A Crazy Week in Politics

It has been a crazy week in politics.

Colorado congresswoman Lauren Boebert got her bitch ass thrown out of a theater in Denver (I had to say that. It felt good) that was putting on a performance of the musical Beetlejuice. Boebert insisted via her campaign manager that she was not doing anything more than singing along enthusiastically (which may be disruptive in and of itself. I don’t know how Boebert sings and I don’t want to), but eyewitness accounts and security footage indicate otherwise. There was yelling and screaming, vaping, recording with her phone, and even some hanky-panky with her date. As she and her date were being removed by security, she said such things as “Do you know who I am?” and “I will be contacting the mayor”. Boebert later issued an apology, stating that her behavior “fell short of my values”, but in reality such behavior is perfectly on brand for Boebert (she made waves by heckling Biden during his 2022 State of the Union speech) and plays very well with her base.

It is not my place to attempt to take down Boebert, though I do confess to feeling no small amount of schadenfreude at watching all this go down. Hopefully all this will play out; there seem to be indications that voters back home in Colorado may have had enough of Boebert.

In other news, long-time California senator Dianne Feinstein died yesterday at age 90.

Feinstein was elected to the US Senate in 1992. Her three decades in office made her the longest-serving female US senator in history. Feinstein was active up to the very end; she participated in a vote Thursday morning.

There had been concerns about Feinstein’s health over the past year. She had to take a lengthy leave of absence in the early part of this year, and there was much speculation over what would happen if she had to step down. This has led to an ongoing conversation around the fitness of aging lawmakers to remain in office.

Prior to serving in the Senate, Feinstein was mayor of San Francisco for many years. She became mayor in 1978 when then-mayor George Moscone and supervisor Harvey Milk were assassinated. She was the first female mayor of San Francisco.
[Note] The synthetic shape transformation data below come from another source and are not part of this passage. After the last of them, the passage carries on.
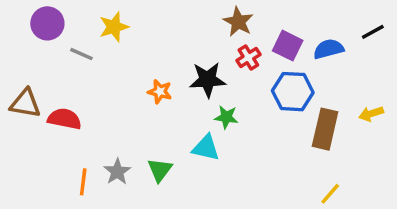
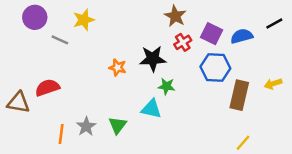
brown triangle: (25, 103) -> (18, 103), moved
red semicircle: (64, 119) -> (47, 88), turned -30

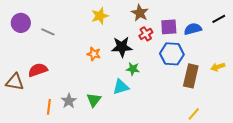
purple circle: (35, 17) -> (21, 23), moved
yellow star: (84, 20) -> (100, 16), moved
purple square: (212, 34) -> (169, 27), turned -30
cyan triangle: (151, 109) -> (121, 87), turned -30

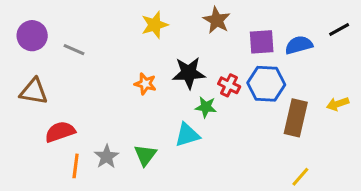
red cross: (146, 34) -> (229, 85), moved, turned -32
red semicircle: (38, 70) -> (60, 132), moved
brown triangle: (15, 82) -> (34, 91), moved

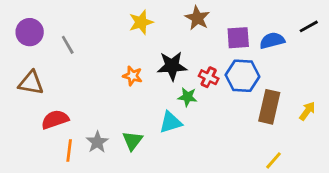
gray line: (74, 50) -> (68, 45), turned 36
yellow arrow: (338, 104) -> (307, 111), moved, turned 144

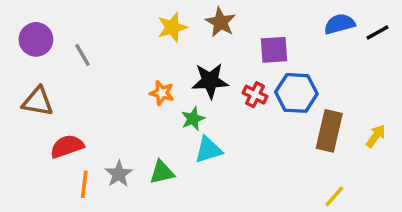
brown star: (197, 18) -> (221, 22), moved
purple square: (238, 38) -> (274, 50), moved
blue semicircle: (272, 41) -> (340, 24), moved
green star: (187, 97) -> (193, 119), moved, turned -30
green triangle: (133, 141) -> (162, 172), turned 40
Prior to that, she served on the San Francisco Board of Supervisors, where she was its first female chair.

While in the Senate, Feinstein became the first female chair of the Senate Rules and Administration Committee, the first female chair of the Senate Intelligence Committee, and the first woman to sit on the Senate Judiciary Committee. She also served on the Senate Appropriations Committee, and was the ranking member of the Judiciary Committee from 2017 to 2021. Feinstein led efforts on gun control which resulted in a 1994 federal ban on assault weapons, which has since lapsed. She also was influential in a 2014 report that exposed much of the CIA’s practices of torture and interrogation in the wake of 9/11.
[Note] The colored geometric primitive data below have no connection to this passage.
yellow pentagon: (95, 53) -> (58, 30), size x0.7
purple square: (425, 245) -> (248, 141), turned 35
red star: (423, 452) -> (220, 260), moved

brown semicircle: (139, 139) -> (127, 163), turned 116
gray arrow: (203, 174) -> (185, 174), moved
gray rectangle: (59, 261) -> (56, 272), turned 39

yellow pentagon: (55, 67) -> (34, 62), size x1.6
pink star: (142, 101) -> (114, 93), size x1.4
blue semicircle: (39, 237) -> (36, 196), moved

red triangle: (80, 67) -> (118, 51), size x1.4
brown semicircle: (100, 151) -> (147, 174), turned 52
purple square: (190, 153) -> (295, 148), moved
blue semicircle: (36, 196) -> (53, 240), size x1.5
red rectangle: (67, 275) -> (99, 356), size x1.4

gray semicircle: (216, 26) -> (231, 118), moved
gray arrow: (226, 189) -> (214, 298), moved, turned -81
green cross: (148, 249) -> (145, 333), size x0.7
Feinstein was a progressive, but was willing to work across the aisle with Republicans, much to the consternation of her fellow progressives. She was praised for her distinguished career by progressives and conservatives alike, including Dick Durbin, Kevin McCarthy, and Chuck Schumer.

Whatever your political commitments may be, you cannot argue that Feinstein has served with class and distinction in a way that will be sorely missed, especially in the present political climate.